[Collected data]
☆ ☆ ☆ ☆ ☆

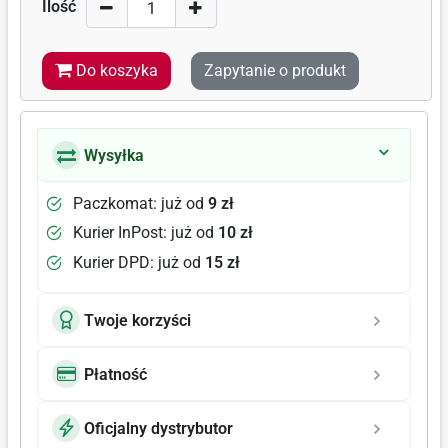
Ilość
Do koszyka
Zapytanie o produkt
Wysyłka
Paczkomat: już od
9 zł
Kurier InPost: już od
10 zł
Kurier DPD: już od
15 zł
Twoje korzyści
Płatność
Oficjalny dystrybutor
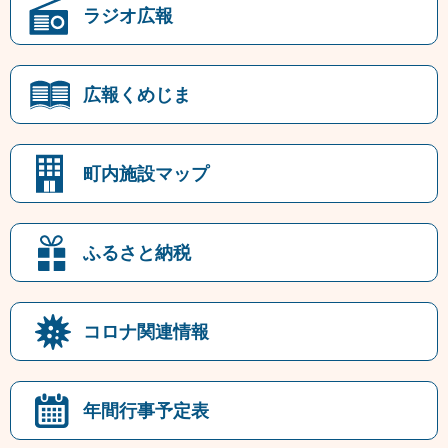
ラジオ広報
広報くめじま
町内施設マップ
ふるさと納税
コロナ関連情報
年間行事予定表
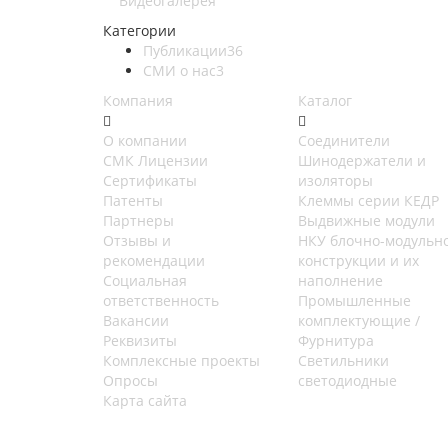
Видеогалерея
Категории
Публикации
36
СМИ о нас
3
Компания
Каталог
О компании
Соединители
СМК Лицензии
Шинодержатели и
Сертификаты
изоляторы
Патенты
Клеммы серии КЕДР
Партнеры
Выдвижные модули
Отзывы и
НКУ блочно-модульн
рекомендации
конструкции и их
Социальная
наполнение
ответственность
Промышленные
Вакансии
комплектующие /
Реквизиты
Фурнитура
Комплексные проекты
Светильники
Опросы
светодиодные
Карта сайта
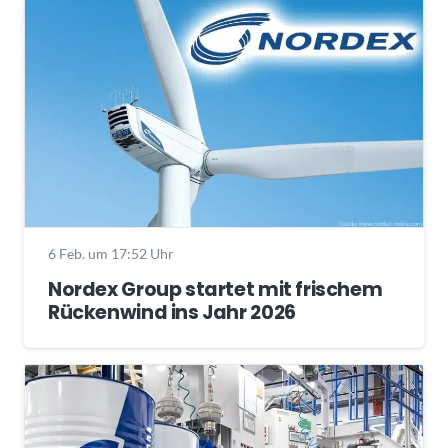
6 Feb. um 17:52 Uhr
Nordex Group startet mit frischem
Rückenwind ins Jahr 2026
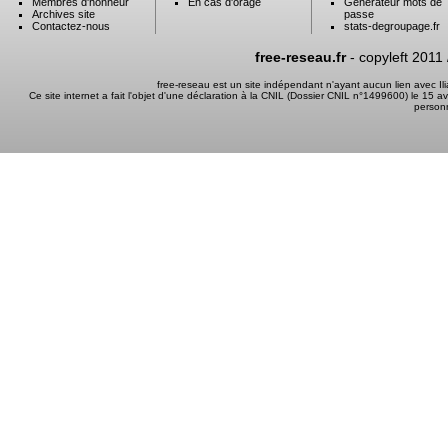
Membres d'honneur
En cas d'orage
Générateur mots de
Archives site
passe
Contactez-nous
stats-degroupage.fr
free-reseau.fr
- copyleft 2011
free-reseau est un site indépendant n'ayant aucun lien avec I
Ce site internet a fait l'objet d'une déclaration à la CNIL (Dossier CNIL n°1499600) le 15 a
person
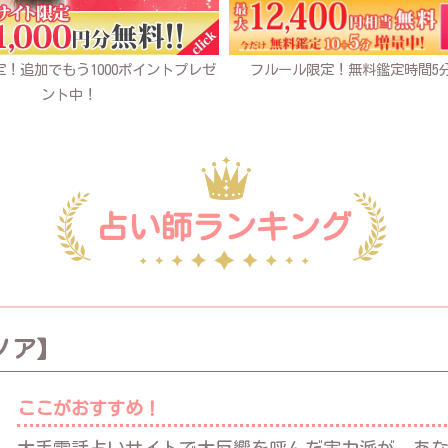
！追加でもう1000ポイントプレゼ
フルール限定！無料鑑定時間5
ント中！
占い師ランキング
ノア】
ここがおすすめ！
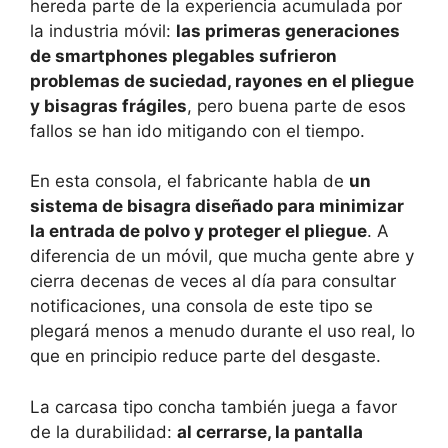
hereda parte de la experiencia acumulada por
la industria móvil:
las primeras generaciones
de smartphones plegables sufrieron
problemas de suciedad, rayones en el pliegue
y bisagras frágiles
, pero buena parte de esos
fallos se han ido mitigando con el tiempo.
En esta consola, el fabricante habla de
un
sistema de bisagra diseñado para minimizar
la entrada de polvo y proteger el pliegue
. A
diferencia de un móvil, que mucha gente abre y
cierra decenas de veces al día para consultar
notificaciones, una consola de este tipo se
plegará menos a menudo durante el uso real, lo
que en principio reduce parte del desgaste.
La carcasa tipo concha también juega a favor
de la durabilidad:
al cerrarse, la pantalla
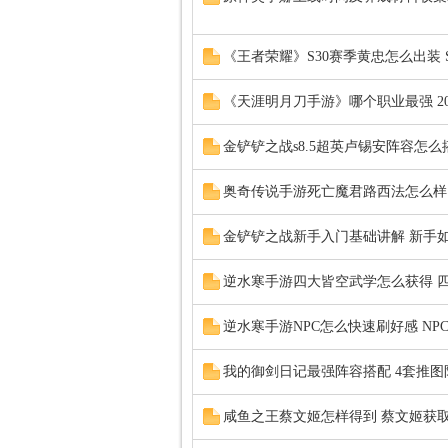
Q
《王者荣耀》S30赛季黄忠怎么出装 
《天涯明月刀手游》哪个职业最强 2
金铲铲之战s8.5超英卢锡安阵容怎么搭
奥奇传说手游死亡魔君路西法怎么样
神
金铲铲之战新手入门基础讲解 新手
逆水寒手游四大皆空武学怎么获得 
逆水寒手游NPC怎么快速刷好感 N
我的御剑日记最强阵容搭配 4套推图
教
咸鱼之王蔡文姬怎样得到 蔡文姬获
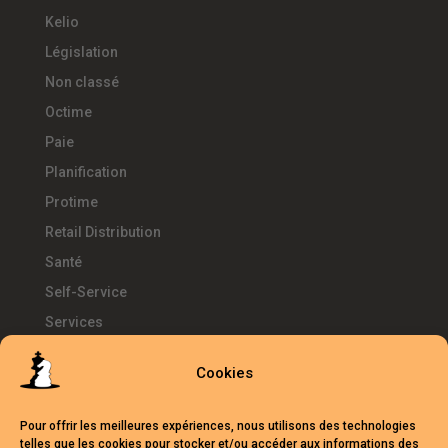
Kelio
Législation
Non classé
Octime
Paie
Planification
Protime
Retail Distribution
Santé
Self-Service
Services
SIRH
Cookies
Télétravail
Témoignages
Pour offrir les meilleures expériences, nous utilisons des technologies
Temps d'Avance
telles que les cookies pour stocker et/ou accéder aux informations des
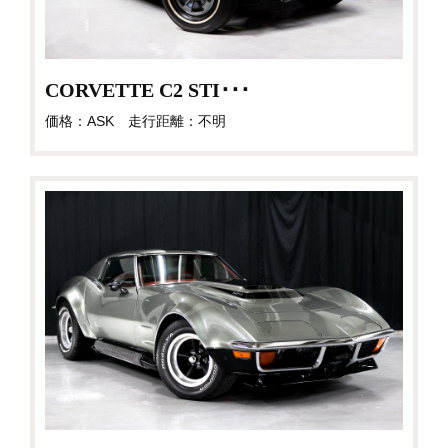
CORVETTE C2 STI･･･
価格：ASK 走行距離：不明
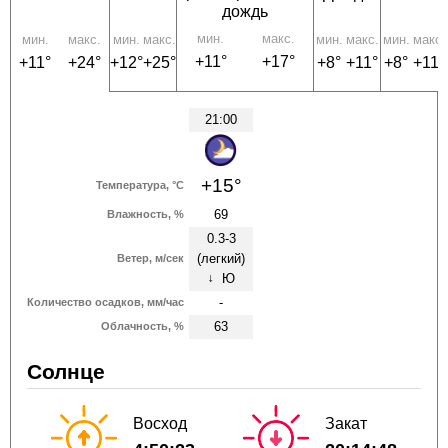
дождь
мин.
макс.
мин.
макс.
мин.
макс.
мин.
макс.
мин.
макс.
+11°
+17°
+11°
+24°
+12°
+25°
+8°
+11°
+8°
+11°
21:00
+15°
Температура, °C
69
Влажность, %
0.3-3
(легкий)
Ветер, м/сек
Ю
↑
-
Количество осадков, мм/час
63
Облачность, %
Солнце
Восход
Закат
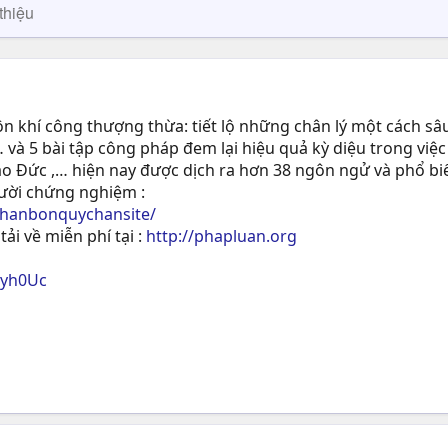
thiệu
 khí công thượng thừa: tiết lộ những chân lý một cách sâu
 và 5 bài tập công pháp đem lại hiệu quả kỳ diệu trong việc
ạo Ðức ,… hiện nay được dịch ra hơn 38 ngôn ngử và phổ biế
gười chứng nghiệm :
phanbonquychansite/
tải về miễn phí tại :
http://phapluan.org
ryh0Uc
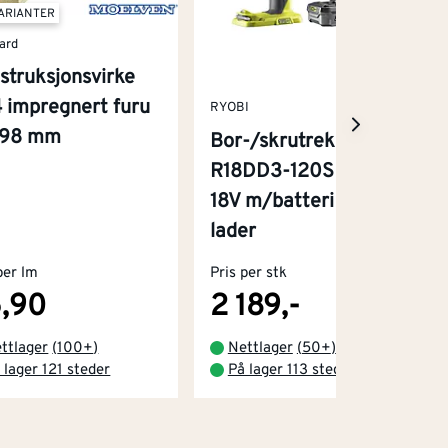
VARIANTER
ard
struksjonsvirke
 impregnert furu
RYOBI
x98 mm
Bor-/skrutrekker
R18DD3-120S One+
18V m/batteri og
lader
per lm
Pris per stk
,90
2 189,-
ttlager
(
100+
)
Nettlager
(
50+
)
 lager 121 steder
På lager 113 steder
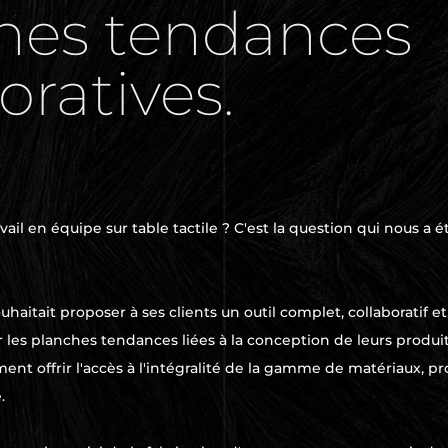
hes tendances
oratives.
avail en équipe sur table tactile ? C'est la question qui nous a
itait proposer à ses clients un outil complet, collaboratif et s
les planches tendances liées à la conception de leurs produit
ent offrir l'accès à l'intégralité de la gamme de matériaux, 
.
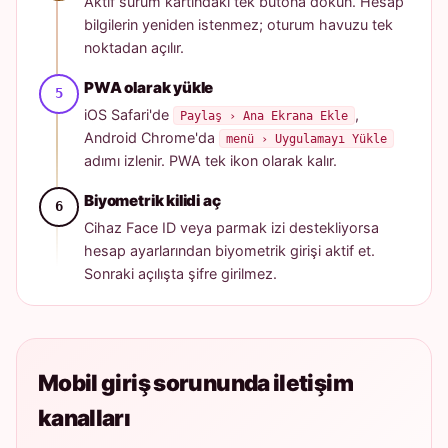
Aktif sürüm kartındaki tek butona dokun. Hesap
bilgilerin yeniden istenmez; oturum havuzu tek
noktadan açılır.
PWA olarak yükle
iOS Safari'de
,
Paylaş › Ana Ekrana Ekle
Android Chrome'da
menü › Uygulamayı Yükle
adımı izlenir. PWA tek ikon olarak kalır.
Biyometrik kilidi aç
Cihaz Face ID veya parmak izi destekliyorsa
hesap ayarlarından biyometrik girişi aktif et.
Sonraki açılışta şifre girilmez.
Mobil giriş sorununda iletişim
kanalları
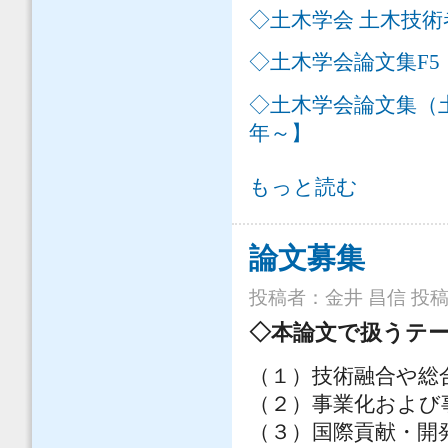
◇土木学会 土木技術
◇土木学会論文集F5（
◇土木学会論文集（
年～】
掲載論文の閲覧 について
もっと読む
論文募集
投稿者：
金井 昌信
投稿日
◇本論文で扱うテ
（１）技術融合や総
（２）事業化および
（３）国際貢献・開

☆ ☆ ☆ ☆ ☆

§ **WHAT IS EXPECTED**
What is needed is every line from the data above that includes the string "offrir", copied out.

§ **OUTPUT**
Pour offrir les meilleures expériences, nous utilisons des technologies
ent offrir l'accès à l'intégralité de la gamme de matériaux, 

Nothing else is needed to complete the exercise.